"Molti anni dopo, di fronte al plotone di esecuzione, il colonnello Aureliano Buendía si sarebbe ricordato di quel remoto pomeriggio in cui suo padre lo aveva condotto a conoscere il ghiaccio. Macondo era allora un villaggio di venti case di argilla e di canna selvatica costruito sulla riva di un fiume dalle acque diafane che rovinavano per un letto di pietre levigate, bianche ed enormi come uova preistoriche. Il mondo era così recente, che molte cose erano prive di nome, e per citarle bisognava indicarle col dito".
Cent’anni di solitudine, una delle opere più significative della letteratura del '900. Uno dei capolavori del romanziere colombiano Gabriel Garcia Màrquez che se ne è andato oggi, 17 aprile, a 87 anni.

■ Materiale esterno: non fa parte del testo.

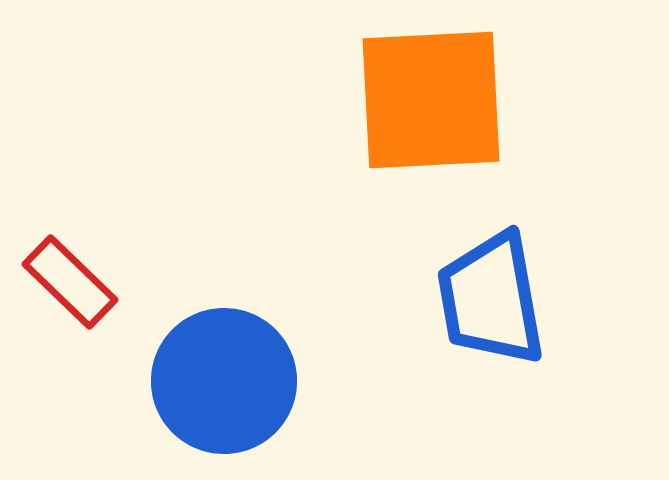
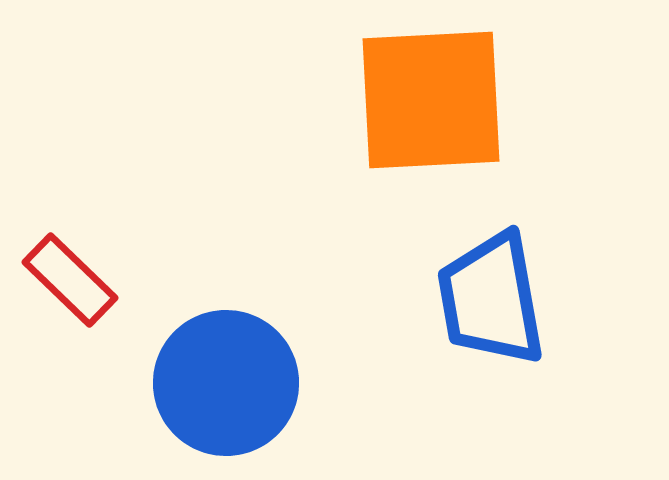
red rectangle: moved 2 px up
blue circle: moved 2 px right, 2 px down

Nel 1967 aveva scritto il suo capolavoro, il romanzo che segnò per sempre la storia della narrativa sudamericana. Le vicende della famiglia Buendia nel villaggio di Macondo si intrecciano attraverso i tempi e le generazioni, in un labirinto di emozioni e di realtà che hanno fatto scuola. Oltre ad emozionare centinaia di lettori attraverso le epoche. Così come l’amore che arriva dopo "cinquantatré anni, sette mesi e undici giorni, notti comprese" per l’impiegato Florentino Ariza. "Ai tempi del colera".
Premio Nobel nel 1982, Márquez era molto malato da tempo: era stato ricoverato in un ospedale di Città del Messico per l'aggravarsi di una polmonite, le sue condizioni erano peggiorate nelle ultime ore, come avevano riportato molti media messicani e internazionali. Lascia un vuoto incolmabile.
"Ho imparato che un uomo ha diritto di guardarne un altro dall’alto in basso solamente quando deve aiutarlo ad alzarsi", disse una volta. Buon viaggio, Gabo!